A study conducted by the Girl Scouts Research Institute showed that by middle school, girls are less interested in leadership roles than boys because they fear being disliked or considered “bossy.” Statistics show 53 percent of Girl Scouts have been called bossy at least once.
“Girls are twice as likely as boys to avoid leadership roles for fear of being deemed ‘bossy’ by their peers,” explains Anna Maria Chávez, CEO of Girl Scouts of the USA (GSUSA). “At Girl Scouts, we want to bring adults and girls together to empower them as our next generation of leaders.”
Sheryl Sandberg, Facebook COO, author of Lean In, and founder of LeanIn.org, believes we should encourage girls to “lean in” and let their voices be heard. “We need to recognize the ways we systematically discourage leadership in girls from a young age—and instead, we need to encourage them [to lead],” Sandberg explains.

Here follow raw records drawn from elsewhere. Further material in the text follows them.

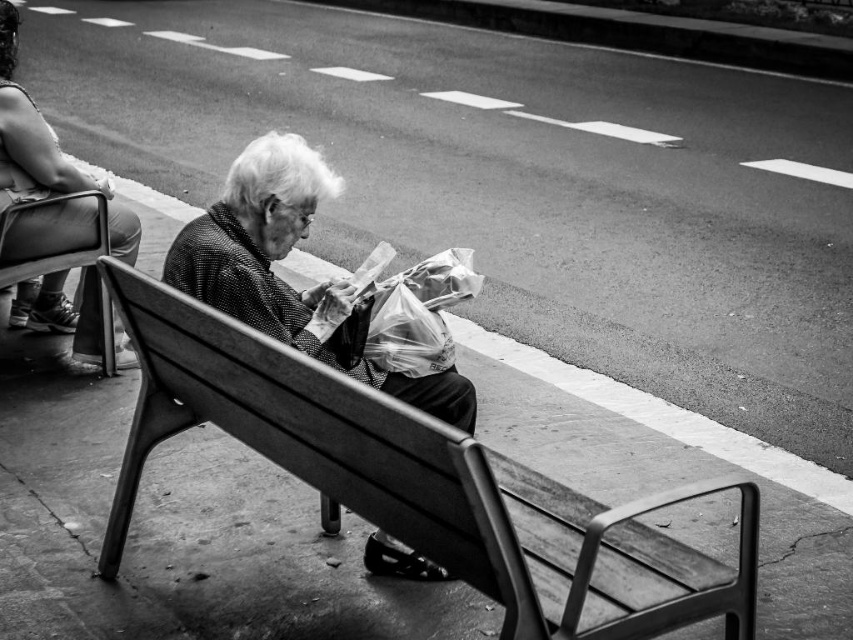 Does point (228, 262) lie in front of point (131, 237)?

Yes, it is.

Does smooth fabric sweater at center have a greater width compared to matte black jacket at upper left?

Correct, the width of smooth fabric sweater at center exceeds that of matte black jacket at upper left.

Between point (432, 410) and point (93, 282), which one is positioned in front?

Point (432, 410) is in front.

Where is `smooth fabric sweater at center`? The width and height of the screenshot is (853, 640). smooth fabric sweater at center is located at coordinates (285, 282).

In the scene shown: Is wooden bench at center smaller than matte black jacket at upper left?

“We focus on building girls of courage, confidence and character, and we are ecstatic about the Ban Bossy movement. Creating awareness that empowers acceptance for young women to act in a leadership role, especially after the early years when it seems no longer cool to stand out without being labeled, is something that’s imperative to investing in a successfully balanced tomorrow, today,” says Sharon Pohly, CEO of Girl Scouts of Northern Indiana-Michiana.
As part of the Ban Bossy campaign, Lifetime TV will air a “Ban Bossy” PSA with appearances by Chávez and Sandberg, as well as Secretary of Education Arne Duncan, former Secretary of State Condoleezza Rice, performer Beyoncé, actress Jennifer Gardner, fashion designer Diane von Fürstenberg, and others.
The Ban Bossy campaign will be housed on a newly launched website, BanBossy.com, where visitors can take the pledge to Ban Bossy, share facts and figures on girls’ leadership, read Ban Bossy quotes from celebrities and leaders, and download our leadership tips encouraging girls and women to lead at home, at school, and at work.